The city hopes to avoid flooding by storing water that can’t be pumped out fast enough. But a bigger and more complicated feat looms: Stop the ground from sinking.

Since the early 1900s, neighborhoods atop reclaimed swamp and marsh have been sinking, by as much as 10 feet in places.

“The bad news is that we cannot go back and replace what we lost,” said Jeff Hebert, the city’s chief resilience officer. “We have to move that off the table. But if we don’t do anything, it’s going to be a lot worse.”

Crucial to this experiment are 25 acres of wildflowers, ant hills and sprawling oaks in the Gentilly neighborhood, a predominantly black suburb developed atop drained swamp after World War II.

For about $12.4 million, this green space will become a series of detention ponds that could divert as much as 9 million gallons of water from the drainage system.

On a recent afternoon after a week of rain, Ramiro Diaz, architectural planner with Waggonner & Ball, crouched over a 10-foot-deep well measuring groundwater levels. They’d sprung up a bit thanks to the rain.

By collecting water here, planners hope to raise the water table year-round and counteract sinking in surrounding areas.

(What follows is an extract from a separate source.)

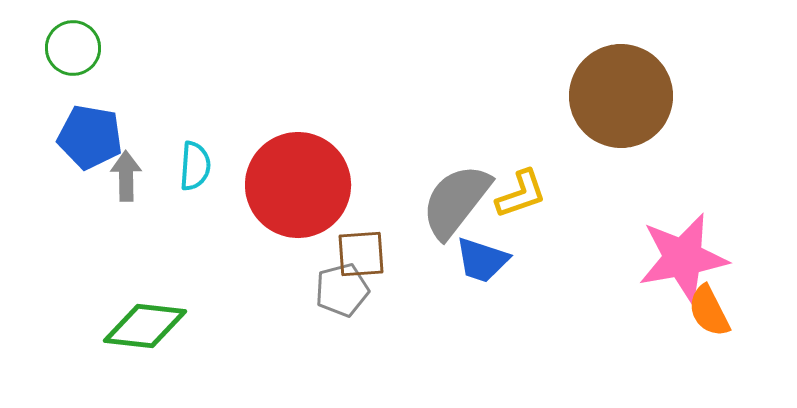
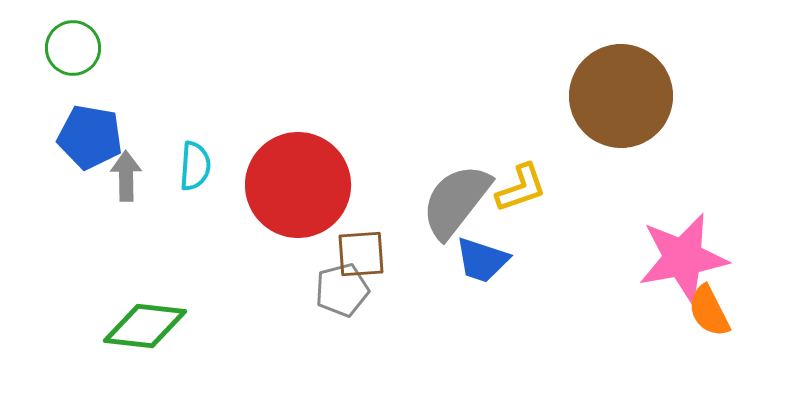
yellow L-shape: moved 6 px up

“Look at those houses over there,” Diaz said pointing at nearby homes tilted from gradual sinking, called subsidence. “The soil here is so weak in this part of the city. When you take the groundwater out, you get subsidence.”

The city is building smaller detention ponds called rain gardens on empty lots, too — seven so far with many more planned.

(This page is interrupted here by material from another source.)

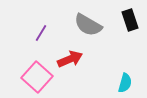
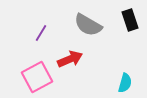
pink square: rotated 20 degrees clockwise
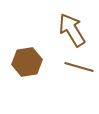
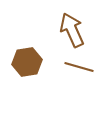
brown arrow: rotated 8 degrees clockwise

“These lots are designed to drain dry within 48 hours,” said Brian Burns, a New Orleans Redevelopment Authority land stewardship project manager who oversees the gardens. “The reason being is mosquitoes like to breed in water that is no higher than 3 feet.”

They are planted with native plants such as lilies, cypress and oaks, which suck up lots of water, he said.

“When you have a disaster like Katrina, or something like Houston just experienced, you really start to take an aggressive approach to dealing and managing storm water,” Burns said.

Houston, with no zoning laws and untrammeled development, saw calamitous flooding in April that killed eight and inflicted tens of millions of dollars in damage.

There are critics — though few.

“All of these are schemes to deal with the geology and hydrology of a city that is not sustainable,” said Ed Richards, a Louisiana State University law professor who studies the state’s efforts to deal with sea-level rise, coastal land loss and gradual sinking.

The urban water plan is viewed as one line of defense in a strategy that calls for action on multiple fronts — from flood protection to rebuilding Louisiana’s fragile coast in an effort to make sure the next powerful hurricane doesn’t doom the region.

The city’s new fondness for water is striking because 10 years ago all anyone in New Orleans seemed to think about was getting rid of it. Back then, and for years afterward, efforts were concentrated on building bigger levees, floodwalls, pumps and gates to keep hurricane waves out of the city.

“It does seem ironic that we are now trying to embrace water,” said John Lopez, a coastal scientist with the Lake Pontchartrain Basin Foundation. “We need to do things inside the levees. Don’t take that extrapolation too far. We still have to battle to keep the water out of the city.”